For car enthusiasts who couldn’t afford buying new vehicles, leasing is an excellent alternative. There are lots of benefits if you make no mistake when making a deal but many confusing factors are there as well. If one is to master the secrets of auto leasing, better be familiar with more than mere terms and conditions. Consumers need to understand every single fact in detail before taking any decision. Many drivers prefer car rental usually for 24 to 36 months when staying in Qatar for longer. If you’re good at bargaining, landing a profitable deal won’t be a problem.

  1. How to Determine Lease Interest Rate?

Interest rate in car lease is often reflected as “money factor” instead of annual percentage rate (APR). In order to convert, compute this “money factor” (that usually appears as a decimal such as .004) by 2400 for instance. Here as we mentioned, .004 when multiplied by 2400 will convert into an APR of roughly 9.6 percent. Dealers mostly use this money factor in a dishonest way to collect more lease from car renters. Money factor is another technique to calculate accrued interest.

  1. Is Leasing Always a Better Option Than Buying?

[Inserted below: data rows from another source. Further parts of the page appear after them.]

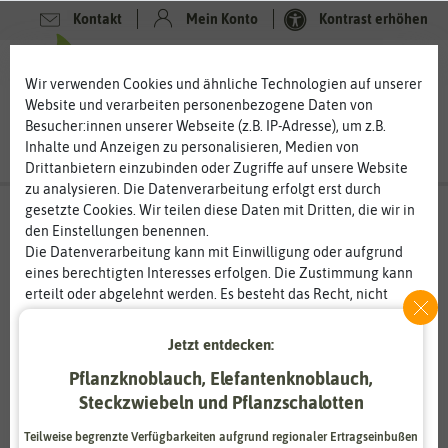
Kontakt
Mein Konto
Kontrast erhöhen
Filter
0
0
Wir verwenden Cookies und ähnliche Technologien auf unserer
Website und verarbeiten personenbezogene Daten von
Besucher:innen unserer Webseite (z.B. IP-Adresse), um z.B.
Inhalte und Anzeigen zu personalisieren, Medien von
Drittanbietern einzubinden oder Zugriffe auf unsere Website
zu analysieren. Die Datenverarbeitung erfolgt erst durch
gesetzte Cookies. Wir teilen diese Daten mit Dritten, die wir in
Gemüsesamen
- Rhabarbersamen
den Einstellungen benennen.
Rhabarber säen und ernten – leckeres Gemüse aus dem
Die Datenverarbeitung kann mit Einwilligung oder aufgrund
Garten
eines berechtigten Interesses erfolgen. Die Zustimmung kann
erteilt oder abgelehnt werden. Es besteht das Recht, nicht
Richtig, Rhabarber ist eigentlich ein Gemüse und kein Obst.
einzuwilligen und die Einwilligung zu einem späteren
Dabei essen wir die leckeren Stangen aber meist als Obst auf
Zeitpunkt zu ändern oder zu widerrufen. Weitere
Jetzt entdecken:
Kuchen, im Kompott und vielen anderen süßen Gerichten. Für
Informationen zur Verwendung personenbezogener Daten und
den Garten können Sie Rhabarber aus Saatgut ziehen. Es ist
Pflanzknoblauch, Elefantenknoblauch,
den Diensten erklären wir in unserer
Daten­schutz­erklärung
.
spannend, wenn Sie Ihren Rhabarber aus einem Samenkorn
Steckzwiebeln und Pflanzschalotten
wachsen sehen. Rhabarber können Sie in Freilandkultur, aber
Essenziell
Statistik
auch als Kübelpflanze anbauen.
Teilweise begrenzte Verfügbarkeiten aufgrund regionaler Ertragseinbußen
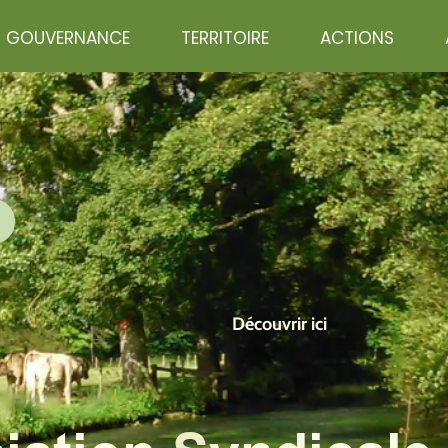
GOUVERNANCE
TERRITOIRE
ACTIONS
Découvrir ici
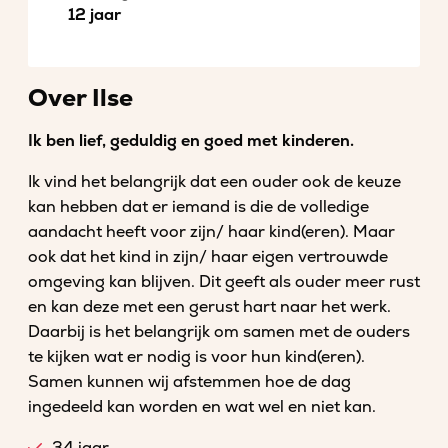
12 jaar
Over Ilse
Ik ben lief, geduldig en goed met kinderen.
Ik vind het belangrijk dat een ouder ook de keuze
kan hebben dat er iemand is die de volledige
aandacht heeft voor zijn/ haar kind(eren). Maar
ook dat het kind in zijn/ haar eigen vertrouwde
omgeving kan blijven. Dit geeft als ouder meer rust
en kan deze met een gerust hart naar het werk.
Daarbij is het belangrijk om samen met de ouders
te kijken wat er nodig is voor hun kind(eren).
Samen kunnen wij afstemmen hoe de dag
ingedeeld kan worden en wat wel en niet kan.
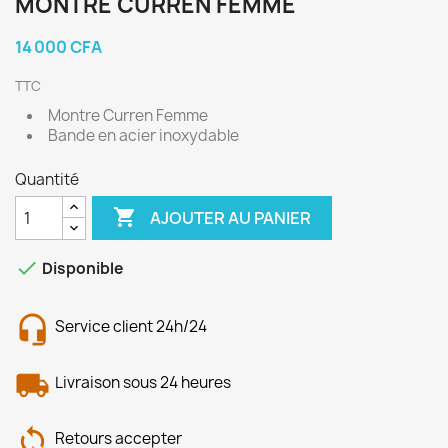
MONTRE CURREN FEMME
14 000 CFA
TTC
Montre Curren Femme
Bande en acier inoxydable
Quantité

AJOUTER AU PANIER

Disponible
Service client 24h/24
Livraison sous 24 heures
Retours accepter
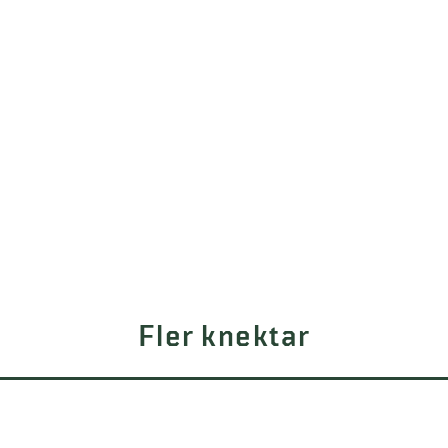
Fler knektar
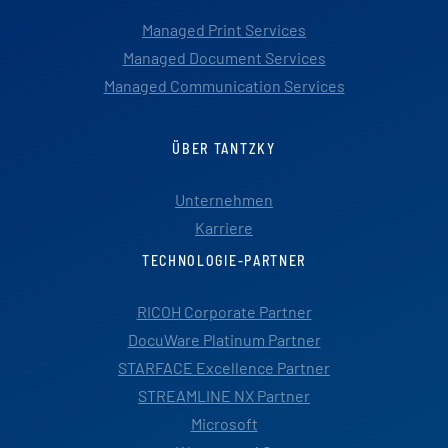
Managed Print Services
Managed Document Services
Managed Communication Services
ÜBER TANTZKY
Unternehmen
Karriere
TECHNOLOGIE-PARTNER
RICOH Corporate Partner
DocuWare Platinum Partner
STARFACE Excellence Partner
STREAMLINE NX Partner
Microsoft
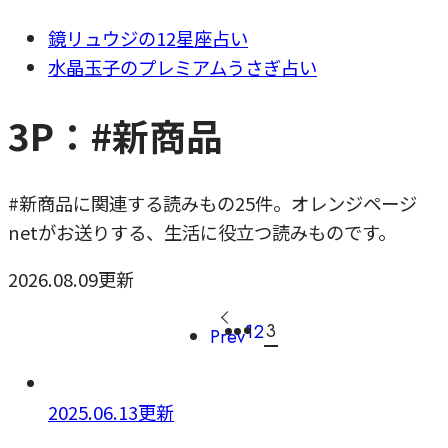
鏡リュウジの12星座占い
水晶玉子のプレミアムうさぎ占い
3P：#新商品
#新商品に関連する読みもの25件。オレンジページ
netがお送りする、生活に役立つ読みものです。
2026.08.09更新
3
1
2
Prev
2025.06.13更新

Well, not necessarily! If auto-mobile industry were only dealing with lease, there wouldn’t be any buyers eventually resulting in market collapse. Still, we can say that car lease is often better than buy as you get to test many different vehicles this way; apparently not possible with a permanent purchase. Same rules are applicable when you own a small business or self-employed (tax breaks). If you prefer keeping the same vehicle for a long time or drive more than 20,000 miles per annum, leasing is definitely a bad decision.

  1. Is Lower Priced Vehicle Also Provides Cheaper Lease?

Again, not necessary! Major proportion of your lease payment move towards depreciation where residual value will indicate estimated cost of vehicle by end of agreement. Your lease cost would comprise of; difference between residual value and price, money factor, fees and taxes. Higher the residual value; less will be the pay. Residual rates are mostly indicated in percentage of original MSRP, such as 67 percent or any other figure. So you can say a vehicle with lower cost isn’t necessarily cheaper to lease, only if it has a high depreciation rate.

  1. Is Your Lease Selling Price Negotiable?

For this, we would say yes as no deal is made without mutual negotiation. Dealers always try to confuse their consumers only to get maximum lease amount. They would tell leases are non-negotiable and based on vehicle’s MSRP but this isn’t the real case. Though residual cost is based on MSRP, there’s actually a selling price to lease known as “cap cost”. And that’s clearly mentioned on every lease agreement.


  1. Once the Lease is up, what’ll become of the Vehicle?

Two things are likely to happen once the lease is up! You can either buy the vehicle over residual cost as agreed at the time of agreement or return the vehicle to dealer. While returning the car to dealer, it’ll be stored till leasing company (that’s usually the manufacturer) picks it up. This leasing company is likely to sell the vehicle at a car auction or offer it to a dealer for wholesale.

  1. Is There Any Additional Fee When Lease Term Expire?

Several factors are taken into account before allotting extra fee. Although there isn’t any by the time your lease is up, charges may apply if car has experienced damage or you’ve exceed mileage limit.